Task description: Produce a faithful copy of every record below, without the pictures.

#### Working data ####

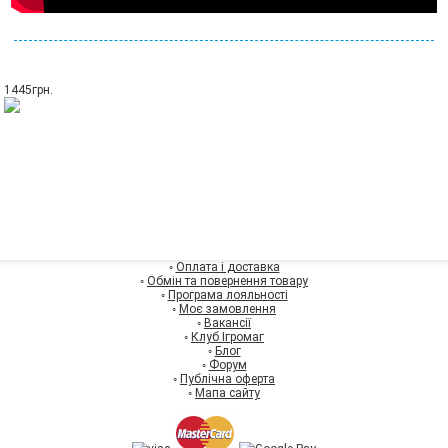
1445
грн.
◦
Оплата і доставка
◦
Обмін та повернення товару
◦
Програма лояльності
◦
Моє замовлення
◦
Вакансії
◦
Клуб Ігромаг
◦
Блог
◦
Форум
◦
Публічна оферта
◦
Мапа сайту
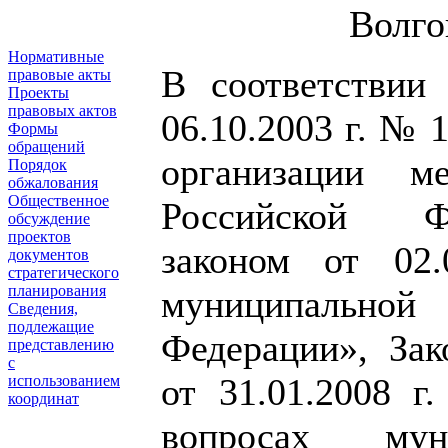
Волго
Нормативные
В соответствии
правовые акты
Проекты
правовых актов
06.10.2003 г. №
Формы
обращений
организации м
Порядок
обжалования
Общественное
Российской Ф
обсуждение
проектов
законом от 02
документов
стратегического
планирования
муниципально
Сведения,
подлежащие
Федерации»,
Зак
представлению
с
от 31.01.2008 
использованием
координат
вопросах му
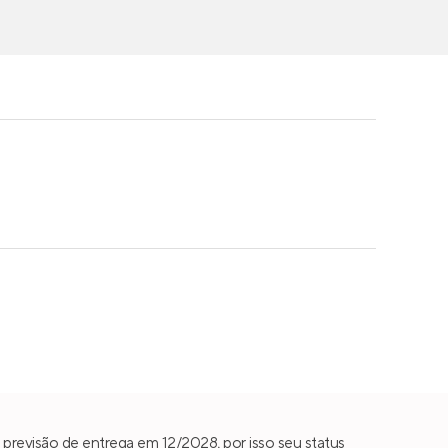
previsão de entrega em 12/2028, por isso seu status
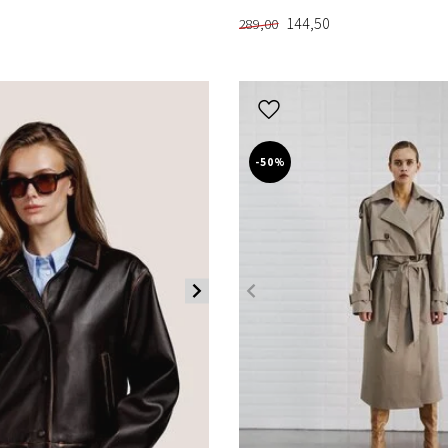
144,50
289,00
-50%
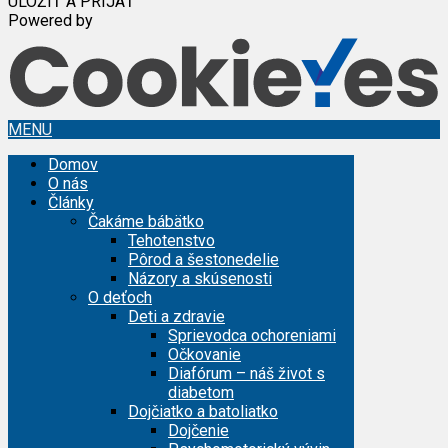
ULOŽIŤ A PRIJAŤ
Powered by
MENU
Domov
O nás
Články
Čakáme bábätko
Tehotenstvo
Pôrod a šestonedelie
Názory a skúsenosti
O deťoch
Deti a zdravie
Sprievodca ochoreniami
Očkovanie
Diafórum – náš život s
diabetom
Dojčiatko a batoliatko
Dojčenie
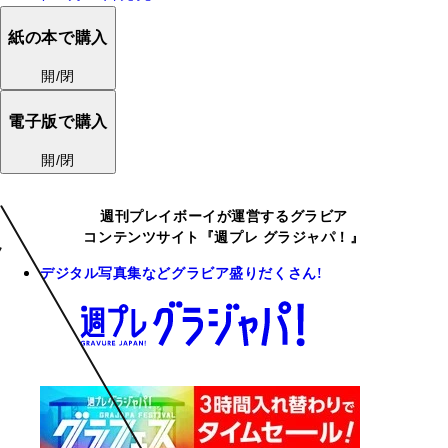
紙の本で購入
開/閉
電子版で購入
開/閉
週刊プレイボーイが運営するグラビア
コンテンツサイト『週プレ グラジャパ！』
デジタル写真集などグラビア盛りだくさん!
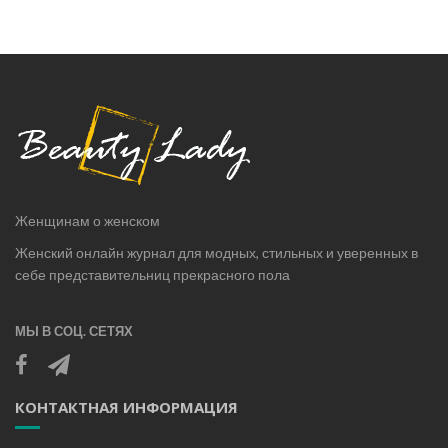
Женщинам о женском
Женский онлайн журнал для модных, стильных и уверенных в
себе представительниц прекрасного пола
МЫ В СОЦ. СЕТЯХ
КОНТАКТНАЯ ИНФОРМАЦИЯ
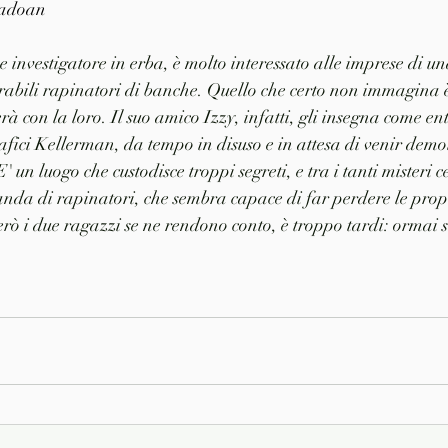
Padoan
 investigatore in erba, è molto interessato alle imprese di u
abili rapinatori di banche. Quello che certo non immagina è
erà con la loro. Il suo amico Izzy, infatti, gli insegna come en
fici Kellerman, da tempo in disuso e in attesa di venir demoli
 un luogo che custodisce troppi segreti, e tra i tanti misteri c
nda di rapinatori, che sembra capace di far perdere le prop
ò i due ragazzi se ne rendono conto, è troppo tardi: ormai s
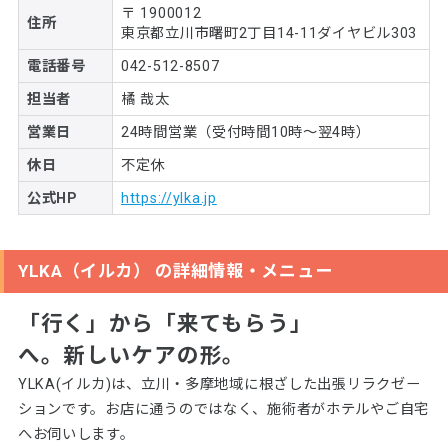
〒 1900012
住所
東京都立川市曙町2丁目14-11ダイヤビル303
電話番号
042-512-8507
担当者
橘 哉太
営業日
24時間営業（受付時間10時～翌4時）
休日
不定休
公式HP
https://ylka.jp
YLKA（イルカ） の詳細情報・メニュー
「行く」から「来てもらう」
へ。新しいケアの形。
YLKA(イルカ)は、立川・多摩地域に根ざした出張リラクゼー
ションです。お店に通うのではなく、施術者がホテルやご自宅
へお伺いします。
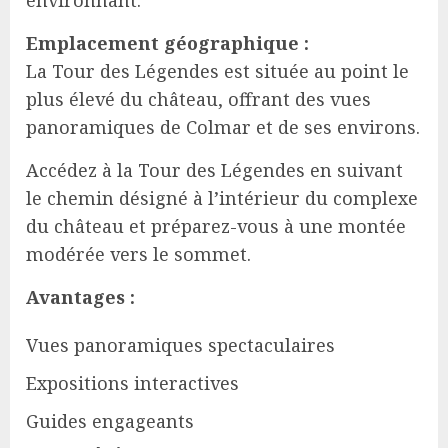
environnant.
Emplacement géographique :
La Tour des Légendes est située au point le
plus élevé du château, offrant des vues
panoramiques de Colmar et de ses environs.
Accédez à la Tour des Légendes en suivant
le chemin désigné à l’intérieur du complexe
du château et préparez-vous à une montée
modérée vers le sommet.
Avantages :
Vues panoramiques spectaculaires
Expositions interactives
Guides engageants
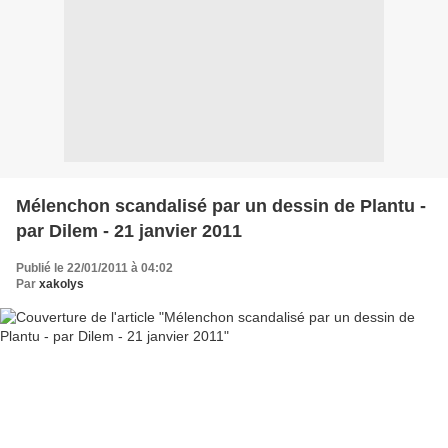
Mélenchon scandalisé par un dessin de Plantu -
par Dilem - 21 janvier 2011
Publié le 22/01/2011 à 04:02
Par
xakolys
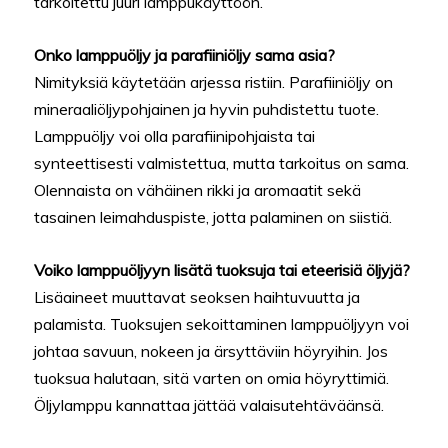
tarkoitettu juuri lamppukäyttöön.
Onko lamppuöljy ja parafiiniöljy sama asia?
Nimityksiä käytetään arjessa ristiin. Parafiiniöljy on
mineraaliöljypohjainen ja hyvin puhdistettu tuote.
Lamppuöljy voi olla parafiinipohjaista tai
synteettisesti valmistettua, mutta tarkoitus on sama.
Olennaista on vähäinen rikki ja aromaatit sekä
tasainen leimahduspiste, jotta palaminen on siistiä.
Voiko lamppuöljyyn lisätä tuoksuja tai eteerisiä öljyjä?
Lisäaineet muuttavat seoksen haihtuvuutta ja
palamista. Tuoksujen sekoittaminen lamppuöljyyn voi
johtaa savuun, nokeen ja ärsyttäviin höyryihin. Jos
tuoksua halutaan, sitä varten on omia höyryttimiä.
Öljylamppu kannattaa jättää valaisutehtäväänsä.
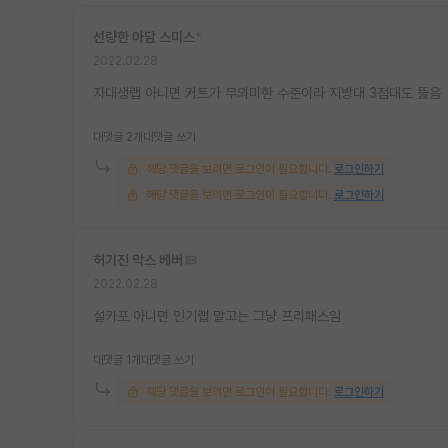
선량한 아담 스미스
*
2022.02.28
자대생랩 아니면 커트가 무의미한 수준이라 지방대 3점대도 뚫음
대댓글 2개
대댓글 쓰기
해당 댓글을 보려면 로그인이 필요합니다.
로그인하기
해당 댓글을 보려면 로그인이 필요합니다.
로그인하기
허기진 막스 베버
2022.02.28
설카포 아니면 인기랩 말고는 그냥 프리패스임
대댓글 1개
대댓글 쓰기
해당 댓글을 보려면 로그인이 필요합니다.
로그인하기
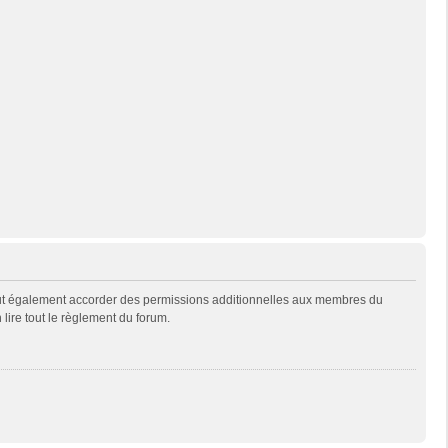
eut également accorder des permissions additionnelles aux membres du
 lire tout le règlement du forum.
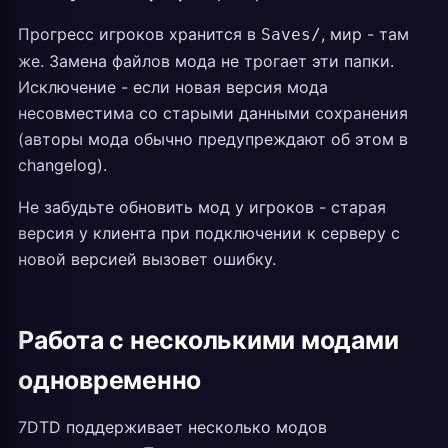
Прогресс игроков хранится в
, мир - там
Saves/
же. Замена файлов мода не трогает эти папки.
Исключение - если новая версия мода
несовместима со старыми данными сохранения
(авторы мода обычно предупреждают об этом в
changelog).
Не забудьте обновить мод у игроков - старая
версия у клиента при подключении к серверу с
новой версией вызовет ошибку.
Работа с несколькими модами
одновременно
7DTD поддерживает несколько модов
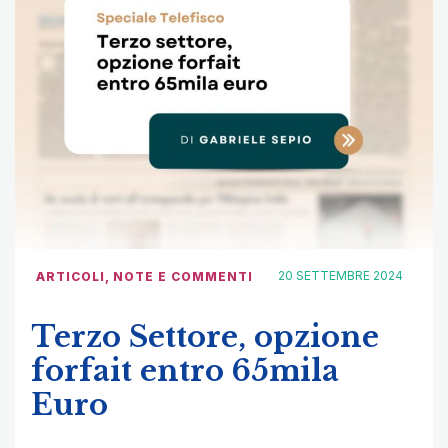
20 SETTEMBRE 2024
ARTICOLI
,
NOTE E COMMENTI
Terzo Settore, opzione
forfait entro 65mila
Euro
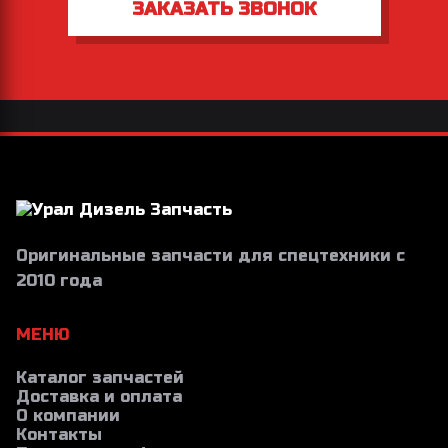
ЗАКАЗАТЬ ЗВОНОК
Оригинальные запчасти для спецтехники с
2010 года
МЕНЮ
Каталог запчастей
Доставка и оплата
О компании
Контакты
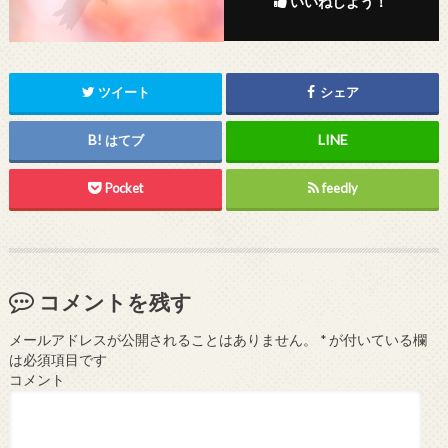
いいねしよう！
ツイート
シェア
はてブ
Pocket
feedly
コメントを残す
メールアドレスが公開されることはありません。
*
が付いている欄
は必須項目です
コメント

####

Answer space:
1445
грн.
◦
Оплата і доставка
◦
Обмін та повернення товару
◦
Програма лояльності
◦
Моє замовлення
◦
Вакансії
◦
Клуб Ігромаг
◦
Блог
◦
Форум
◦
Публічна оферта
◦
Мапа сайту
Волго
Нормативные
В соответствии
правовые акты
Проекты
правовых актов
06.10.2003 г. №
Формы
обращений
организации м
Порядок
обжалования
Общественное
Российской Ф
обсуждение
проектов
законом от 02
документов
стратегического
планирования
муниципально
Сведения,
подлежащие
Федерации»,
Зак
представлению
с
от 31.01.2008 
использованием
координат
вопросах му
previsão de entrega em 12/2028, por isso seu status
144,50
289,00
-50%
ULOŽIŤ A PRIJAŤ
Powered by
MENU
Domov
O nás
Články
Čakáme bábätko
Tehotenstvo
Pôrod a šestonedelie
Názory a skúsenosti
O deťoch
Deti a zdravie
Sprievodca ochoreniami
Očkovanie
Diafórum – náš život s
diabetom
Dojčiatko a batoliatko
Dojčenie
紙の本で購入
開/閉
電子版で購入
開/閉
週刊プレイボーイが運営するグラビア
コンテンツサイト『週プレ グラジャパ！』
デジタル写真集などグラビア盛りだくさん!
Женщинам о женском
Женский онлайн журнал для модных, стильных и уверенных в
себе представительниц прекрасного пола
МЫ В СОЦ. СЕТЯХ
КОНТАКТНАЯ ИНФОРМАЦИЯ
Padoan
 investigatore in erba, è molto interessato alle imprese di u
abili rapinatori di banche. Quello che certo non immagina è
erà con la loro. Il suo amico Izzy, infatti, gli insegna come en
fici Kellerman, da tempo in disuso e in attesa di venir demoli
 un luogo che custodisce troppi segreti, e tra i tanti misteri c
nda di rapinatori, che sembra capace di far perdere le prop
ò i due ragazzi se ne rendono conto, è troppo tardi: ormai s
〒 1900012
住所
東京都立川市曙町2丁目14-11ダイヤビル303
電話番号
042-512-8507
担当者
橘 哉太
営業日
24時間営業（受付時間10時～翌4時）
休日
不定休
公式HP
https://ylka.jp
YLKA（イルカ） の詳細情報・メニュー
「行く」から「来てもらう」
へ。新しいケアの形。
YLKA(イルカ)は、立川・多摩地域に根ざした出張リラクゼー
ションです。お店に通うのではなく、施術者がホテルやご自宅
へお伺いします。
environnant.
Emplacement géographique :
La Tour des Légendes est située au point le
plus élevé du château, offrant des vues
panoramiques de Colmar et de ses environs.
Accédez à la Tour des Légendes en suivant
le chemin désigné à l’intérieur du complexe
du château et préparez-vous à une montée
modérée vers le sommet.
Avantages :
Vues panoramiques spectaculaires
Expositions interactives
Guides engageants
Mélenchon scandalisé par un dessin de Plantu -
par Dilem - 21 janvier 2011
Publié le 22/01/2011 à 04:02
Par
xakolys
tarkoitettu juuri lamppukäyttöön.
Onko lamppuöljy ja parafiiniöljy sama asia?
Nimityksiä käytetään arjessa ristiin. Parafiiniöljy on
mineraaliöljypohjainen ja hyvin puhdistettu tuote.
Lamppuöljy voi olla parafiinipohjaista tai
synteettisesti valmistettua, mutta tarkoitus on sama.
Olennaista on vähäinen rikki ja aromaatit sekä
tasainen leimahduspiste, jotta palaminen on siistiä.
Voiko lamppuöljyyn lisätä tuoksuja tai eteerisiä öljyjä?
Lisäaineet muuttavat seoksen haihtuvuutta ja
palamista. Tuoksujen sekoittaminen lamppuöljyyn voi
johtaa savuun, nokeen ja ärsyttäviin höyryihin. Jos
tuoksua halutaan, sitä varten on omia höyryttimiä.
Öljylamppu kannattaa jättää valaisutehtäväänsä.
선량한 아담 스미스
*
2022.02.28
자대생랩 아니면 커트가 무의미한 수준이라 지방대 3점대도 뚫음
대댓글 2개
대댓글 쓰기
해당 댓글을 보려면 로그인이 필요합니다.
로그인하기
해당 댓글을 보려면 로그인이 필요합니다.
로그인하기
허기진 막스 베버
2022.02.28
설카포 아니면 인기랩 말고는 그냥 프리패스임
대댓글 1개
대댓글 쓰기
해당 댓글을 보려면 로그인이 필요합니다.
로그인하기
eut également accorder des permissions additionnelles aux membres du
 lire tout le règlement du forum.
Прогресс игроков хранится в
, мир - там
Saves/
же. Замена файлов мода не трогает эти папки.
Исключение - если новая версия мода
несовместима со старыми данными сохранения
(авторы мода обычно предупреждают об этом в
changelog).
Не забудьте обновить мод у игроков - старая
версия у клиента при подключении к серверу с
новой версией вызовет ошибку.
Работа с несколькими модами
одновременно
7DTD поддерживает несколько модов
20 SETTEMBRE 2024
ARTICOLI
,
NOTE E COMMENTI
Terzo Settore, opzione
forfait entro 65mila
Euro
ЗАКАЗАТЬ ЗВОНОК
Оригинальные запчасти для спецтехники с
2010 года
МЕНЮ
Каталог запчастей
Доставка и оплата
О компании
Контакты
いいねしよう！
ツイート
シェア
はてブ
Pocket
feedly
コメントを残す
メールアドレスが公開されることはありません。
*
が付いている欄
は必須項目です
コメント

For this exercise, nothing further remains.